Wikipedia is (rightly) becoming the first place that people look for well-understood scientific information including chemistry. Chemical compounds are particularly suited as the concept is over 150 years old and it is universal practice to index parts of chemistry through compounds. In most cases the ompound can be given one or more identifiers, through the relationship of these can be complex. Examples are names, serial numbers and other arbitrary IDs, and chemical structures.
Recently two derivative works of WP compounds were announced:
This post is primarily to welcome these developments and add some general comments.
- The style of the two sites is different and they appear to be completely independent. They are somewhat complementary: CS integrates the entries into a datacentric format; MM describes entries as monographs and has an emphasis on text and images. Neither site references the other AFAICS.
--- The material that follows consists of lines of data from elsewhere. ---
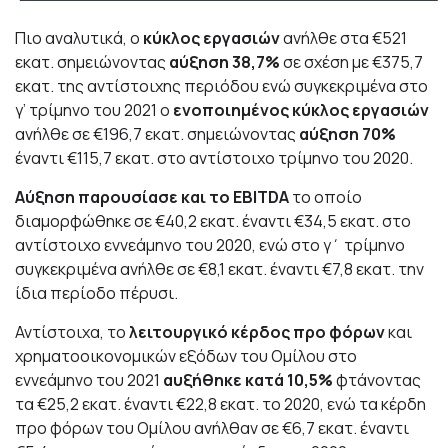
Πιο αναλυτικά, ο
κύκλος εργασιών
ανήλθε στα €521
εκατ. σημειώνοντας
αύξηση 38,7%
σε σχέση με €375,7
εκατ. της αντίστοιχης περιόδου ενώ συγκεκριμένα στο
γ’ τρίμηνο του 2021 ο
ενοποιημένος κύκλος εργασιών
ανήλθε σε €196,7 εκατ. σημειώνοντας
αύξηση 70%
έναντι €115,7 εκατ. στο αντίστοιχο τρίμηνο του 2020.
Αύξηση παρουσίασε και το EBITDA
το οποίο
διαμορφώθηκε σε €40,2 εκατ. έναντι €34,5 εκατ. στο
αντίστοιχο εννεάμηνο του 2020, ενώ στο γ΄ τρίμηνο
συγκεκριμένα ανήλθε σε €8,1 εκατ. έναντι €7,8 εκατ. την
ίδια περίοδο πέρυσι.
Αντίστοιχα, το
λειτουργικό κέρδος προ φόρων
και
χρηματοοικονομικών εξόδων του Ομίλου στο
εννεάμηνο του 2021
αυξήθηκε κατά 10,5%
φτάνοντας
τα €25,2 εκατ. έναντι €22,8 εκατ. το 2020, ενώ τα κέρδη
προ φόρων του Ομίλου ανήλθαν σε €6,7 εκατ. έναντι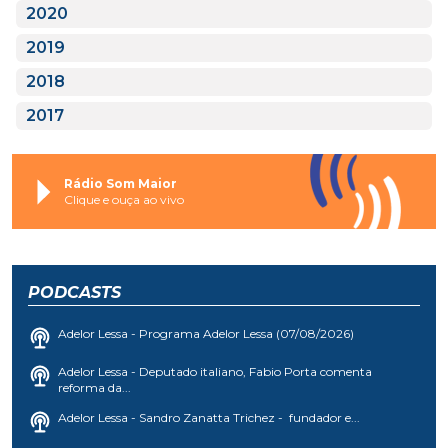
2020
2019
2018
2017
Rádio Som Maior
Clique e ouça ao vivo
PODCASTS
Adelor Lessa - Programa Adelor Lessa (07/08/2026)
Adelor Lessa - Deputado italiano, Fabio Porta comenta
reforma da...
Adelor Lessa - Sandro Zanatta Trichez - fundador e...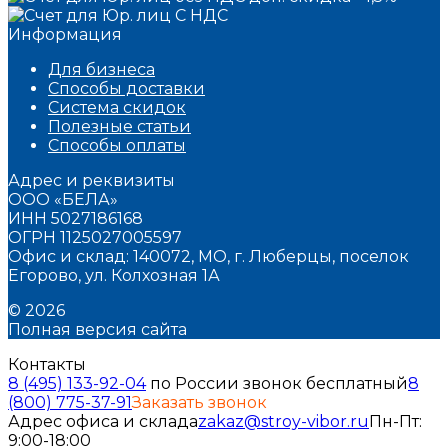
Информация
Для бизнеса
Способы доставки
Система скидок
Полезные статьи
Способы оплаты
Адрес и реквизиты
ООО «БЕЛА»
ИНН 5027186168
ОГРН 1125027005597
Офис и склад: 140072, МО, г. Люберцы, поселок
Егорово, ул. Колхозная 1А
© 2026
Полная версия сайта
Контакты
8 (495) 133-92-04
по России звонок бесплатный
8
(800) 775-37-91
Заказать звонок
Адрес офиса и склада
zakaz@stroy-vibor.ru
Пн-Пт:
9:00-18:00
- I think both sites use the WP title and URL as the primary identifier in WP. WP also has a set of numeric identifiers which I think represents the internal WP uniquification system. This may matter at some time as WP entries can be deleted or moved while the identifiers are sacrosanct.
- Both sites have a search capability (I have not compared them). I may have missed it but there was no clear way to download results.
- It is not clear what the ingestion strategy is for either site. MM has a mechanism for humans to ingest entries at the same time as they author them on WP.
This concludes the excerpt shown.